You’ve seen celebrity clinical psychologist Dr. Sherry Blake, author of The Single Married Woman: True Stories of Why Women Feel All Alone in Their Marriages, keep the Braxton sisters calm on the hit show Braxton Family Values. Now it’s your turn to sit in her chair…
I am eight months pregnant with my third child. My husband of almost 12 years recently admitted to cheating and that he believes that he contracted an STD in the process. We were separated for our 10-year anniversary due to cheating and made it through that. However, once again he swears he doesn’t know what’s wrong with him. He swears he stopped it after he started but obviously still went further than it should have. I have known this man since my teen years; he was my high school crush. I am 32 now and we have two girls and another on the way. I am still awaiting results to find out if his infidelity has put my unborn child and my life at risk. I am so confused about if I should even attempt to forgive him for this or if I should even have him there when this baby is born. To top it off, I lost my brother to suicide only five months ago and I am still so shattered that I don’t trust my instincts. I don’t trust my decision-making. What should I do? I’m lost, alone and in need of advice! — Anonymous
I am certain that this is a tough time in your life and I am sorry to hear about your brother’s death. While your brother’s death and your husband’s behaviors are two different things, they both represent a loss. Neither relationship will ever be the same. After almost 12 years of marriage and two children, you find yourself eight months pregnant and worried if you and your unborn child have an STD, thanks to your husband’s cheating. Your husband has cheated before and you forgave him and continued to trust him. Once again, he has cheated and you are faced with the same issues as before. It is not a question of whether or not you should forgive him, it is a question of whether or not you want to continue to be with him. You can forgive him all day long but you don’t have to be with him. He told you that he did not know what was wrong with him. Really? Let me help him, but more importantly help you, to understand what is wrong here: He is a repeat cheater and it is likely that the only reason he is telling you now about this “fling” is because he has contracted an STD. Your husband is unfaithful and not committed to the marriage.

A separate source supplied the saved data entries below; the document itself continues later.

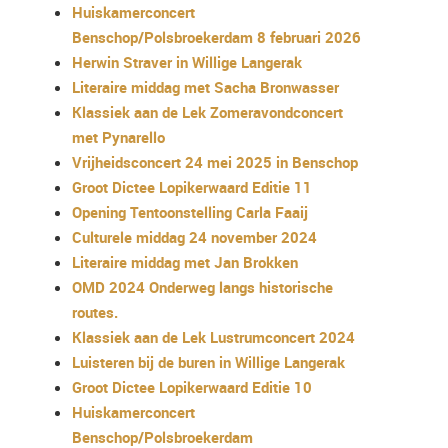
Huiskamerconcert
Benschop/Polsbroekerdam 8 februari 2026
Herwin Straver in Willige Langerak
Literaire middag met Sacha Bronwasser
Klassiek aan de Lek Zomeravondconcert
met Pynarello
Vrijheidsconcert 24 mei 2025 in Benschop
Groot Dictee Lopikerwaard Editie 11
Opening Tentoonstelling Carla Faaij
Culturele middag 24 november 2024
Literaire middag met Jan Brokken
OMD 2024 Onderweg langs historische
routes.
Klassiek aan de Lek Lustrumconcert 2024
Luisteren bij de buren in Willige Langerak
Groot Dictee Lopikerwaard Editie 10
Huiskamerconcert
Benschop/Polsbroekerdam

He may be taking you for granted and believe that you will always be there for him given that you have known each other since you were teens. For whatever reason, he is “still in the streets” looking to get some needs met in all the wrong places. Now, your husband’s cheating has put you and your unborn child’s health at risk. Regardless of the test outcome, you must ask yourself: Do you want to be in this marriage and will you ever be able to truly trust your husband.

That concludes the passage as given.